▸ Data extracts
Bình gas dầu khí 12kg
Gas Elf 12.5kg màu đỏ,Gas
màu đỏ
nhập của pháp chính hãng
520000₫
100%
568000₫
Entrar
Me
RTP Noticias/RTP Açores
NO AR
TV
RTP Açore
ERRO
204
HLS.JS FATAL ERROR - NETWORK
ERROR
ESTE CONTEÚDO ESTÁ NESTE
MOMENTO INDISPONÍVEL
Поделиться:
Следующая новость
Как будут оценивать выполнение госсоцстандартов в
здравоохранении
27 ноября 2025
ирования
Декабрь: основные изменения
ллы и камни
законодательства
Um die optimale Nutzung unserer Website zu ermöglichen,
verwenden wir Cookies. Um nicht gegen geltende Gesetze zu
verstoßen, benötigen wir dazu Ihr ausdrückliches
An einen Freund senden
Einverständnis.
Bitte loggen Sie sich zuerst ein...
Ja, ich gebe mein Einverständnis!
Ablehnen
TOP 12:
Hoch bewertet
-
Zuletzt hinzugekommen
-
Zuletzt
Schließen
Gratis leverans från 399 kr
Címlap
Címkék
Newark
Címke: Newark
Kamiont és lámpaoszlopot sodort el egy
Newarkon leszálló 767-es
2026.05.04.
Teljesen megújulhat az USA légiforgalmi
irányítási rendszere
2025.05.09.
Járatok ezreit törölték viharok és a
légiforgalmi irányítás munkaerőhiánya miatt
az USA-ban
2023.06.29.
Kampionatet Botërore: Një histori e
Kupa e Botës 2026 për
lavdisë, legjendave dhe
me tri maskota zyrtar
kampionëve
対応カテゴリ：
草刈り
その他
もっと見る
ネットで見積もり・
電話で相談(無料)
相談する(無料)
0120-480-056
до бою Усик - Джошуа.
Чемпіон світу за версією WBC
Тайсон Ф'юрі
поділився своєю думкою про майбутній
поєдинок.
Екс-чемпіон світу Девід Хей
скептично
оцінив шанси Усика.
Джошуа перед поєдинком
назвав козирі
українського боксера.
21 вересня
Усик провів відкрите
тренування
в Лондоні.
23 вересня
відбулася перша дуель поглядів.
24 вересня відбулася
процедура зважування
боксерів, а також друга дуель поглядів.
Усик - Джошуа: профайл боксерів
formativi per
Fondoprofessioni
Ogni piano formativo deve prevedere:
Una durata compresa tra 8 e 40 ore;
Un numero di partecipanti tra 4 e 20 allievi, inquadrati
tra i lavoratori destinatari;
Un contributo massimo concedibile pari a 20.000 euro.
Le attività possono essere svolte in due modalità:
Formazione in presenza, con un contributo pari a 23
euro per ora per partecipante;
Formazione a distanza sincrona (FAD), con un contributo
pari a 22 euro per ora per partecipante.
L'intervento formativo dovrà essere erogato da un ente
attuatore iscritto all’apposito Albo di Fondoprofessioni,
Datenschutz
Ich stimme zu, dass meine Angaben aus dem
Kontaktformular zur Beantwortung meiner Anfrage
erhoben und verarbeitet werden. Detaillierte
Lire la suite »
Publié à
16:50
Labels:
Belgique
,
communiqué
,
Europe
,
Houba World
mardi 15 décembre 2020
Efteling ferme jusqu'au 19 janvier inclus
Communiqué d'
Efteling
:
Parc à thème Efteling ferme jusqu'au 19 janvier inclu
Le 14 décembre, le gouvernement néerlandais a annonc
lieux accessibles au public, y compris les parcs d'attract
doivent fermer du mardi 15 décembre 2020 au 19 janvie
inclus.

▸ Work required
Please reproduce exactly the lines in the listing above from the one containing "Newarkon leszálló 767-es" through the one containing "Ogni piano formativo", both included, and nothing more.

▸ Response
Newarkon leszálló 767-es
2026.05.04.
Teljesen megújulhat az USA légiforgalmi
irányítási rendszere
2025.05.09.
Járatok ezreit törölték viharok és a
légiforgalmi irányítás munkaerőhiánya miatt
az USA-ban
2023.06.29.
Kampionatet Botërore: Një histori e
Kupa e Botës 2026 për
lavdisë, legjendave dhe
me tri maskota zyrtar
kampionëve
対応カテゴリ：
草刈り
その他
もっと見る
ネットで見積もり・
電話で相談(無料)
相談する(無料)
0120-480-056
до бою Усик - Джошуа.
Чемпіон світу за версією WBC
Тайсон Ф'юрі
поділився своєю думкою про майбутній
поєдинок.
Екс-чемпіон світу Девід Хей
скептично
оцінив шанси Усика.
Джошуа перед поєдинком
назвав козирі
українського боксера.
21 вересня
Усик провів відкрите
тренування
в Лондоні.
23 вересня
відбулася перша дуель поглядів.
24 вересня відбулася
процедура зважування
боксерів, а також друга дуель поглядів.
Усик - Джошуа: профайл боксерів
formativi per
Fondoprofessioni
Ogni piano formativo deve prevedere:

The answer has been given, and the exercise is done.